By Grace Thornton
The Alabama Baptist
A little more than 125 years ago 12 people from Canoe Baptist Church, Atmore, went with their church’s blessing across the Alabama state line and planted a church in rural Florida. According to them it was just a small seed they put in the ground and watered.
But what happened as a result is that God “took a canoe and turned it into a gospel battleship,” according to Brian Nall, associational mission strategist for Pensacola Bay Baptist Association.
The church they planted about 50 miles away from their doors — Olive Baptist Church, Pensacola, Florida — is now a regional church averaging 3,500 on Sunday mornings with active local and international ministries.
“Olive really took off under Dr. Jerry Passmore in the 70s,” said Ted Traylor, an Alabama native who has served as the church’s pastor for the past 29 years.
“That turned into a regional situation with a lot of ministry to the homeless and others in our community when a hurricane hit about 15 years ago.”
The church is also actively involved in missions in Romania, Central Asia and several other countries.
“The seed of that small rural church has really grown,” he said, noting the members of Canoe Baptist were “visionaries.”
“They couldn’t see it all then but my goodness how the Lord has honored that courage,” Traylor said.
Enjoying the blessings
One of those “visionaries” was A.M. Lowery Jr., who went with the little missionary team to serve as Olive Baptist’s first pastor. Through the years, as the church plant grew its mother church — only a decade older — stayed faithful in ministry too, according to Kevin McKinley, a member of Canoe Baptist.

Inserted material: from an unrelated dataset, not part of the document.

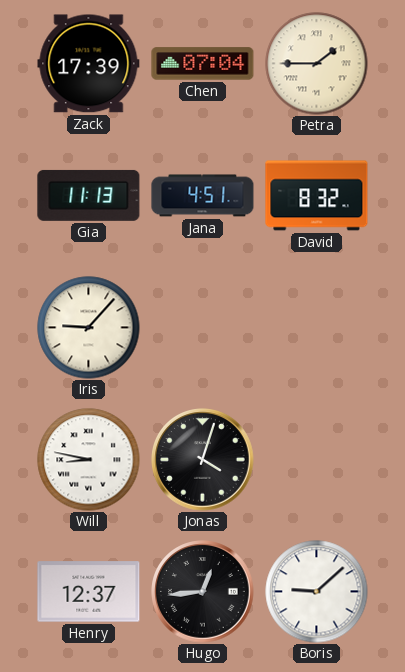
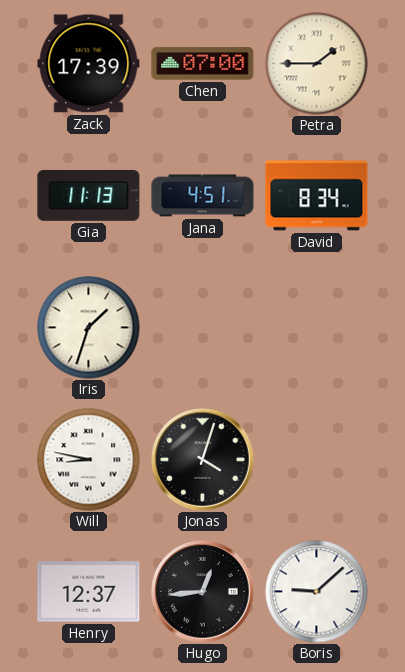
Chen: 07:04 -> 07:00
David: 8:32 -> 8:34
Iris: 9:07 -> 1:33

“It’s a vibrant church,” he said, noting that over the years Canoe Baptist built three sanctuaries. “It’s got a pretty good membership now. On Sundays the pews are often packed.”
They’re enjoying the blessings of what those first church members started 125 or more years ago at Canoe Baptist — and so are the people of Olive Baptist.
Traylor said that small missionary team who moved to Pensacola never got to sit in the shade of the tree they planted but because of them now others enjoy that blessing. That’s a driving thought Olive Baptist members want to keep as they grow in the generations to come.
“That’s what we want to do,” he said. “We want to continue to plant trees others can sit under one day.”